Sometimes I narrate my life in my head, as if I’m on my own television show presenting a monologue in the opening scenes setting up the story. I think it’s a way of dissociating a little bit. I think it helps remove myself from my body when I’m feeling stress; it lets me float outside of my head and watch the way I interact with the world without actually having to interact with the world. It doesn’t make a lot of sense. When I would talk to a counselor about stress management in my undergrad, she said it was great that I was so observant of myself and my emotions, but I think it leads me down a wormhole sometimes. Especially late at night when I’d rather be sleeping than analyzing myself, or narrating my day again.
Today was the first day back to vet school for OSU. I’m a second year now and I felt extremely organized – I prepared my notes, packed a lunch, got a gift organized for my little. I paid attention in class and was feeling good until my boyfriend picked me up from school. The traffic was horrible with it being the first day of class and 4:15pm, so naturally he was agitated and swerving between and around slower cars. I started getting nervous as he approached other people’s tail lights more quickly than I am comfortable with and with every quick breaking of the car, my heart rate increased. I began thinking about the seven classes I sat through today and how much material there was to review already. I thought about the fact that I had to get to the barn to clean stalls and ride my horse because we have a show this weekend that I naively registered for while agreeing to work my regular full summer schedule through the first week of classes. I already felt behind and it wasn’t even day two yet.
So how can I fix this? Exercise helps. Pushing my body so that I feel tired enough to relax has always helped. But then I start making excuses. Well, they aren’t excuses really, to me they are legitimate concerns, but to the rest of the world they might sound like excuses. It’s 11:00pm right now, so my plan is to wake up at 6:00am and hit the gym prior to my 9:00am class. But I dyed my hair yesterday and specifically avoided washing it again tonight because it has a blue hue and it will fade quickly with too frequent washing. But if I don’t run, I’ll be anxious all day. But if I run, I’ll have to shower, because I didn’t wash my hair after riding tonight and elected to use dry shampoo instead which can only be used so many times before your hair feels glued on. But I need to run. But if I shower, my hair will fade to a dingy color and I used bleach this last time so another dye job could do some serious damage. This sounds all so shallow and insignificant, but as I write about it, I can feel this tension in my chest like my life depends on making this decision right now and making the wrong decision would ruin me.

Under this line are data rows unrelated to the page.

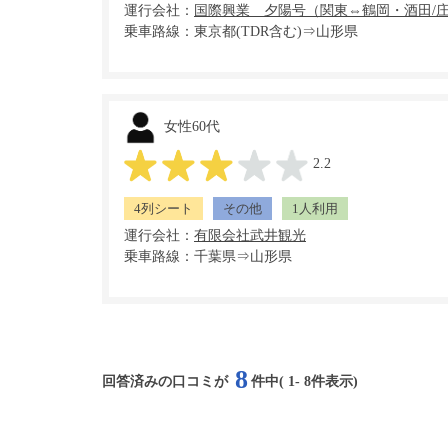
運行会社：
乗車路線：東京都(TDR含む)⇒山形県
女性60代
2.2
4列シート
その他
1人利用
運行会社：
乗車路線：千葉県⇒山形県
8
回答済みの口コミが
件中(
1
-
8
件表示)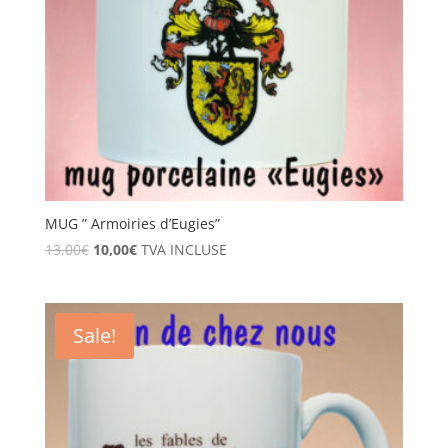
MUG ” Armoiries d’Eugies”
13,00
€
10,00
€
TVA INCLUSE
Sale!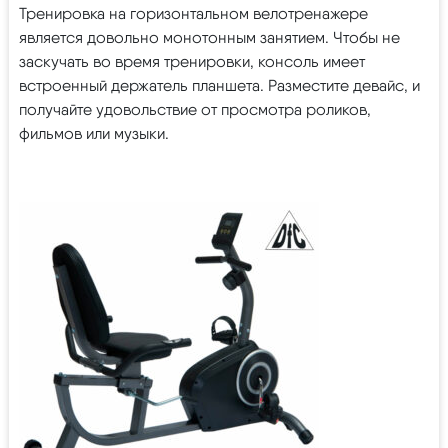
Тренировка на горизонтальном велотренажере
является довольно монотонным занятием. Чтобы не
заскучать во время тренировки, консоль имеет
встроенный держатель планшета. Разместите девайс, и
получайте удовольствие от просмотра роликов,
фильмов или музыки.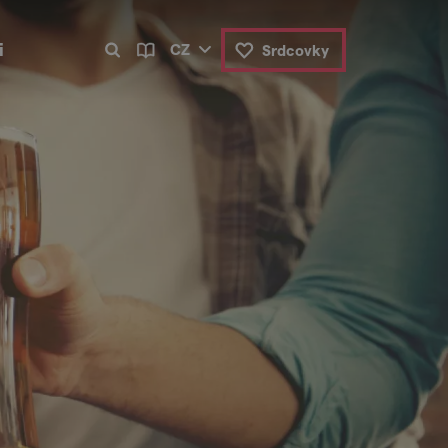
i
CZ
Srdcovky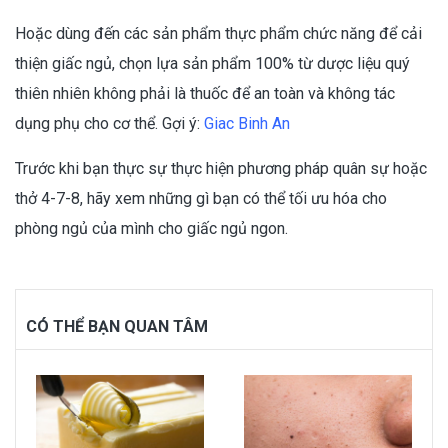
Hoặc dùng đến các sản phẩm thực phẩm chức năng để cải
thiện giấc ngủ, chọn lựa sản phẩm 100% từ dược liệu quý
thiên nhiên không phải là thuốc để an toàn và không tác
dụng phụ cho cơ thể. Gợi ý:
Giac Binh An
Trước khi bạn thực sự thực hiện phương pháp quân sự hoặc
thở 4-7-8, hãy xem những gì bạn có thể tối ưu hóa cho
phòng ngủ của mình cho giấc ngủ ngon.
CÓ THỂ BẠN QUAN TÂM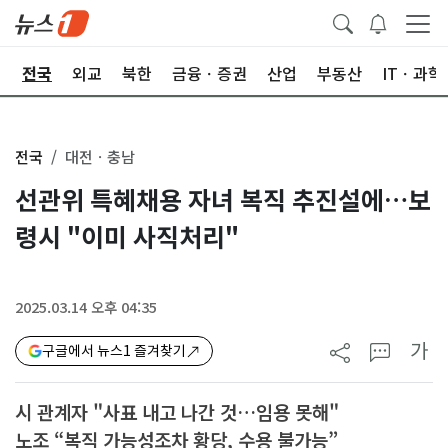
제
전국
외교
북한
금융ㆍ증권
산업
부동산
ITㆍ과학
전국
대전ㆍ충남
선관위 특혜채용 자녀 복직 추진설에…보
령시 "이미 사직처리"
2025.03.14 오후 04:35
가
구글에서 뉴스1 즐겨찾기
시 관계자 "사표 내고 나간 것…임용 못해"
노조 “복직 가능성조차 황당, 수용 불가능”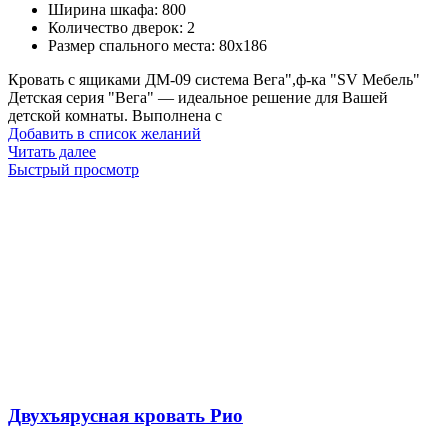
Ширина шкафа
:
800
Количество дверок
:
2
Размер спального места
:
80х186
Кровать с ящиками ДМ-09 система Вега",ф-ка "SV Мебель"
Детская серия "Вега" — идеальное решение для Вашей
детской комнаты. Выполнена с
Добавить в список желаний
Читать далее
Быстрый просмотр
Двухъярусная кровать Рио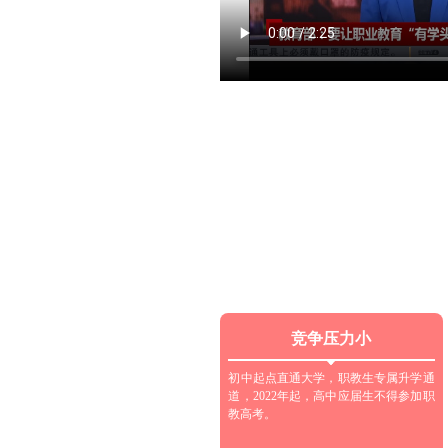
平公正。
竞争压力小
初中起点直通大学，职教生专属升学通
道，2022年起，高中应届生不得参加职
教高考。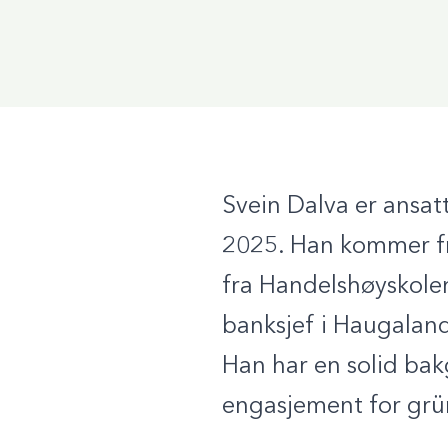
Svein Dalva er ansat
2025. Han kommer fra
fra Handelshøyskolen
banksjef i Haugala
Han har en solid bakg
engasjement for grü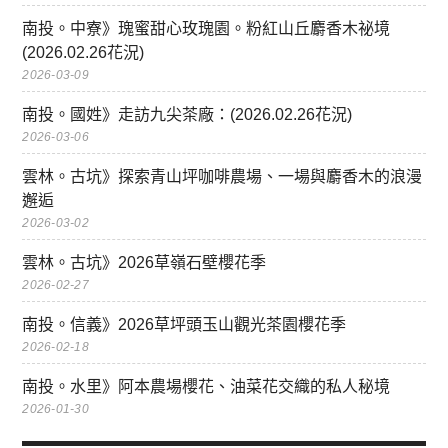
南投。中寮》瑰蜜甜心玫瑰園。粉紅山丘麝香木祕境
(2026.02.26花況)
2026-03-09
南投。國姓》走訪九尖茶廠：(2026.02.26花況)
2026-03-06
雲林。古坑》探索青山坪咖啡農場、一場與麝香木的浪漫
邂逅
2026-03-02
雲林。古坑》2026草嶺石壁櫻花季
2026-02-27
南投。信義》2026草坪頭玉山觀光茶園櫻花季
2026-02-18
南投。水里》阿本農場櫻花、油菜花交織的私人秘境
2026-01-30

I haven’t felt like this in a long time and I guess it’s to be expected as I head back to school after a summer of hard physical work in a low-stress environment. I didn’t think the anxiety would hit quite so soon. The logical answer is to forget my hair and run because I know it will help. Blogging helps too, in its own way. I guess that’s kind of odd when it’s just more narration. But maybe putting it down in a permanent place where I can come back to it and read it, even edit it, will help loosen that tightness in my chest tonight.